Na ruim acht jaar aan het financiële infuus van Europa te hebben gelegen wordt het mogelijk en zelfs noodzakelijk geacht dat Griekenland vanaf 21 juni aanstaande weer op eigen benen gaat staan. Vanaf dat moment moet het land wederom zelfstandig toegang krijgen tot de wereldwijde kapitaalmarkten en kan het met de wederopbouw van het land beginnen. Een van de meest slechte, zelfs catastrofale, reddingsacties ooit kan daarmee worden beëindigd, althans in politiek opzicht.
Over de bedragen die in de vorm van nieuwe kredieten aan Griekenland beschikbaar zijn gesteld doen de wildste verhalen de ronde, variërend van 385 miljard euro tot één biljoen, zonder dat vastgesteld kan worden of het medicijn van het grote geldsmijten daadwerkelijk heeft gewerkt, in welke mate en hoe lang. Eén ding staat vast. De Europese Centrale Bank laat zich niet in de eigen boeken kijken, zelfs niet door de Europese Rekenkamer die daarvoor geen politiek mandaat heeft gekregen. Zijn de ECB, het ESM (Europees Stabiliteitsmechanisme), het IMF en de gezamenlijke lidstaten wél open en transparant over Griekenland? Verre van dat. Zelfs Griekenland is er niet open over. Het is in de ogen van velen één grote rommelpot, vooral ten gunste van de banken.
Zelfs in dit late stadium wordt er van Europese officiële zijde opgemerkt dat Griekenland voor 21 juni aanstaande nog één keer een flinke cashinjectie dient te krijgen, ook nu weer als financiële buffer voor de Griekse banken. Er wordt helaas niet bij gezegd dat als Griekenland deze laatste zak met geld onverhoopt niet krijgt, de Griekse banken alsnog kopje onder zullen gaan. Zo flinterdun is dus de marge tussen wederopstanding en falen van het financiële systeem, ook elders in Europa. Het geeft weinig vertrouwen voor de toekomst.

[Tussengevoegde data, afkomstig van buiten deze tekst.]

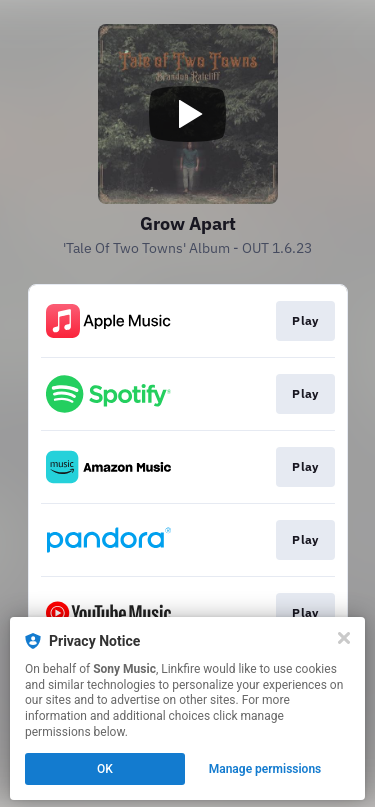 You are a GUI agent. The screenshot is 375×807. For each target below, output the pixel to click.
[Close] (344, 638)
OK (105, 769)
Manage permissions (265, 769)
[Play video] (188, 114) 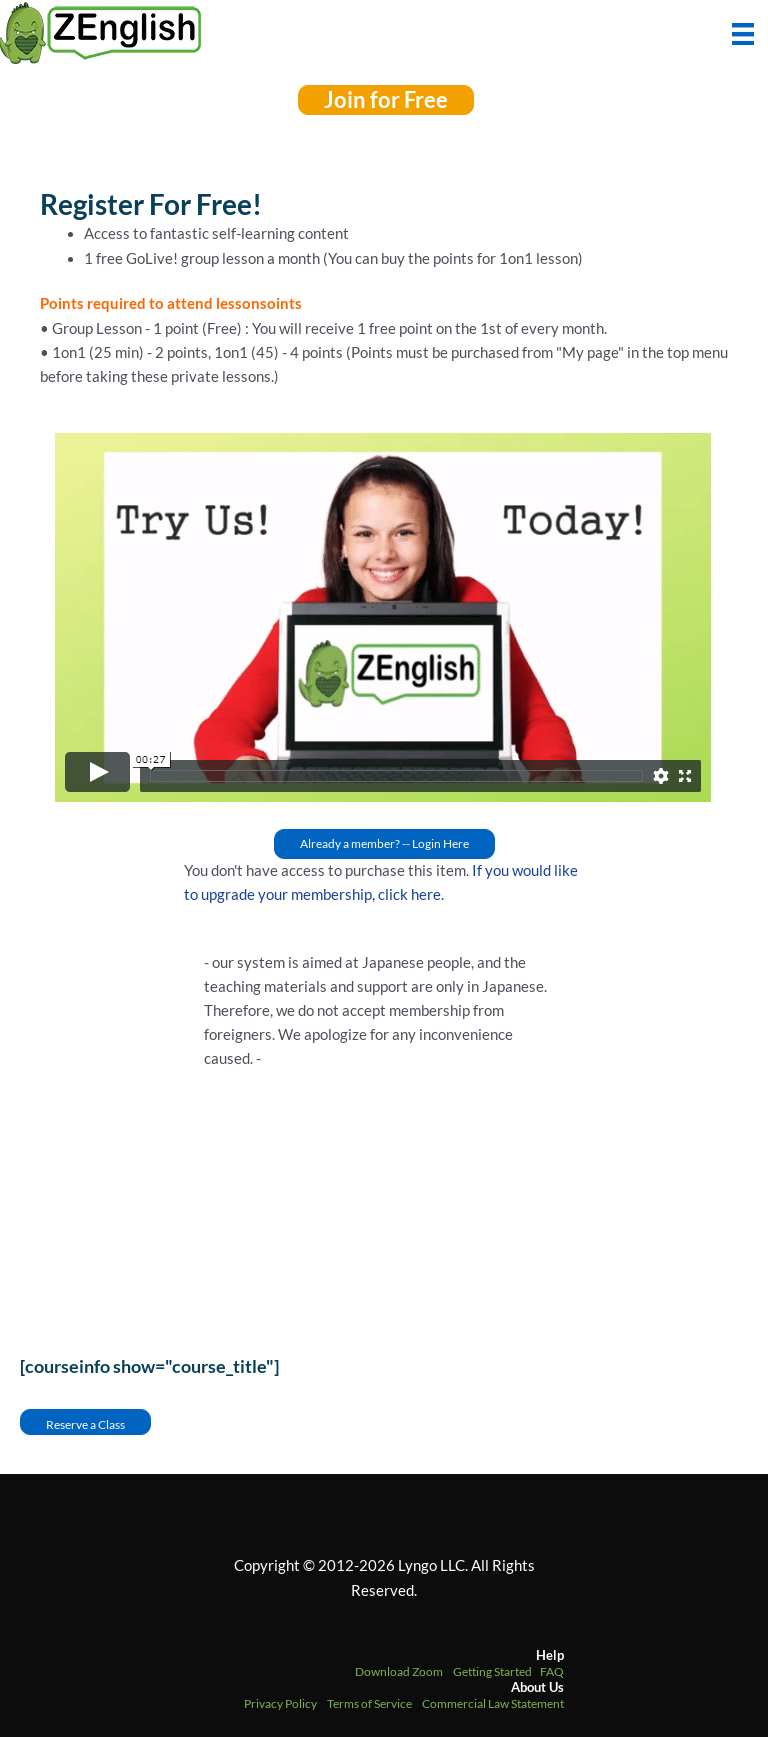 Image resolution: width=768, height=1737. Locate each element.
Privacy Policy (280, 1703)
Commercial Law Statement (493, 1703)
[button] (386, 100)
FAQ (552, 1671)
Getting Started (492, 1671)
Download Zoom (399, 1671)
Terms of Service (369, 1703)
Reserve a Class (85, 1424) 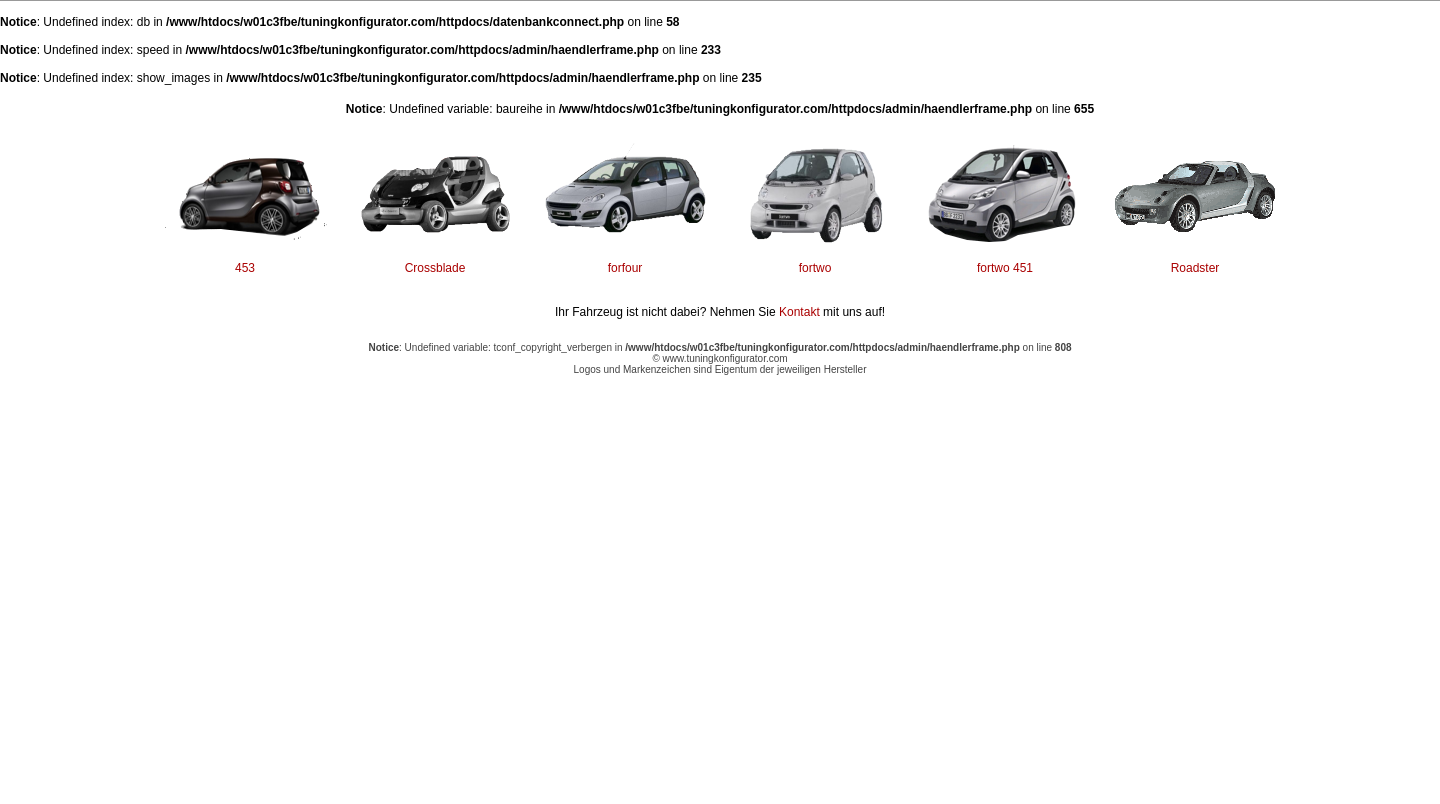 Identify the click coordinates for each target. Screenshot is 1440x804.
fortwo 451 (1005, 268)
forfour (625, 268)
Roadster (1195, 268)
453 (245, 268)
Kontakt (799, 312)
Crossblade (435, 268)
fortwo (815, 268)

Ineens verschijnen er berichten over de kredietgarantie van de Nederlandse staat aan Griekenland van zo’n 45 miljard euro. Kortweg geformuleerd kunnen wij Nederlanders waarschijnlijk naar dit geld fluiten. Ik – en met mij vele anderen – ben uiteraard benieuwd naar de wijze waarop de Nederlandse regering deze zeperd in de boeken zal verwerken, een forse bezuinigingsronde zal vrijwel zeker het gevolg zijn. Zodra daarenboven ook de totale kosten van sanering van Groningen bekend worden, loopt de Nederlandse welvaart ineens forse klappen op. Die zullen het positieve sentiment in ons land snel kunnen doen keren.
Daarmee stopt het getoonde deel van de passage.